Chris Green, manager of international affairs at the Daily NK, spoke with Kurt Achin for the NK News podcast on this matter. Both locals and experts, he said, have speculated that the replacement of the 5,000 won bill signifies the issuing of a 10,000 won bill, but this is unlikely to be anything more than a minor improvement.
Prior to the replacement of the 5,000 won notes, North Korean officials had openly discussed plans with the chairpersons of people’s units, informing the public that there will be unlimited 1:1 exchanges at local state banks, and the face of Kim Jong Il will be featured on the front of the bill.
The openness of the swap, despite its inaccuracy, was possibly an attempt to mitigate the consequences of the sudden currency revaluation in 2009. The government in order to curb marketization, had slashed the value of 1,000 won to 10 won, giving citizens a mere week to exchange a limited amount of money.
Since then, public trust and attitude towards North Korean currency plummeted.
“They view it as both worthless in practical terms and also a source of danger,” Green said.
“Most of the sources that we at Daily NK speak to would not wish to use North Korean money if at all possible.

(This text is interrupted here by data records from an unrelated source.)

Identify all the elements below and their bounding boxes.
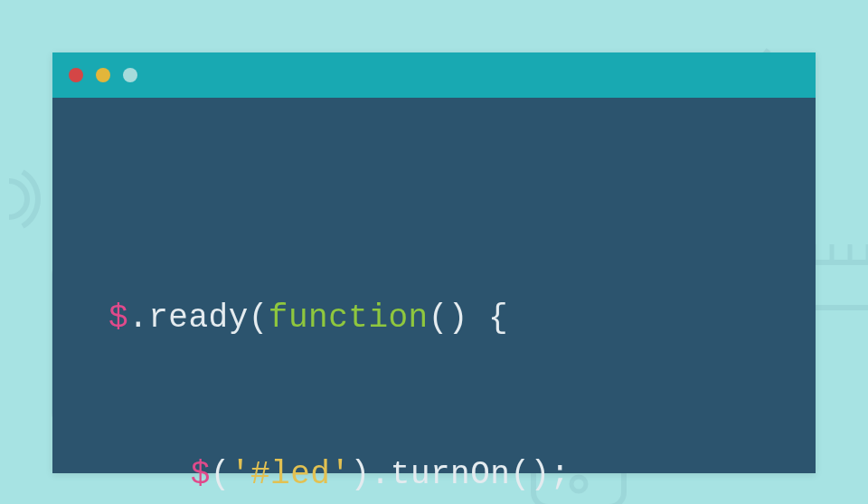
paren-token: ) — [351, 456, 371, 493]
dot-token: . — [128, 300, 148, 337]
paren-token: ( — [211, 456, 231, 493]
call-token: (); — [510, 456, 570, 493]
dollar-token: $ — [191, 456, 211, 493]
parens-token: () — [429, 300, 468, 337]
method-token: turnOn — [391, 456, 511, 493]
dollar-token: $ — [108, 300, 128, 337]
code-editor-window: $.ready(function() { $('#led').turnOn();… — [52, 52, 816, 473]
close-button[interactable] — [69, 68, 83, 82]
string-token: '#led' — [231, 456, 351, 493]
dot-token: . — [371, 456, 391, 493]
keyword-token: function — [269, 300, 429, 337]
paren-token: ( — [249, 300, 269, 337]
window-title-bar — [52, 52, 816, 98]
method-token: ready — [148, 300, 249, 337]
code-line-2: $('#led').turnOn(); — [108, 449, 770, 501]
brace-token: { — [468, 300, 508, 337]
minimize-button[interactable] — [96, 68, 110, 82]
code-content: $.ready(function() { $('#led').turnOn();… — [52, 98, 816, 504]
maximize-button[interactable] — [123, 68, 137, 82]
code-line-1: $.ready(function() { — [108, 292, 770, 345]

They certainly wouldn’t store value in it over the medium to long term.”
Although some North Korean citizens of lower means or those who reside in-land may have to rely on inefficient North Korean currency for market transactions, an increasing number of citizens near the border and in Pyongyang have turned to “hard currencies” such as the Chinese yuan, Japanese yen, and U.S. dollar, which are more valuable and more consistent.
The reliance on foreign capital in North Korea, particularly the Chinese yuan (a phenomenon Green calls “yuanization”) isn’t purely an economic matter, but also has social and political ramifications.
Using “hard currencies,” Green said can “create space for people to behave autonomously.”
“If one’s currency or one’s capacity to earn that currency is not entirely beholden to the state, it opens up new avenues of thought and exchange and interaction between people.
“There is also an inter-social schism problem here,” he said, alluding to the disparity between party members who carry wads of U.S. bills and non-party officials who cannot.
“There are social class elements to that, and it creates an element of who…matters and who doesn’t matter in society.”
RUNNING OUT OF OPTIONS
It seems that North Korea’s money troubles are far too deep for a standard fix. The possible remedy of revaluing the currency rate is out of the picture, due to the damages of the 2009 attempt.
Another possibility for the North Korean government is to set a “currency peg” to the Chinese RMB, but as Green pointed out, this is unlikely to happen because of the unfavorable political message it sends.
Rather, Green said, it will take change proven over time.
“A process of reform and opening where people began to see that the economy was changing rather than simply improving, and the way that it was being run is changing, over the course of decades, that might change people’s perceptions.”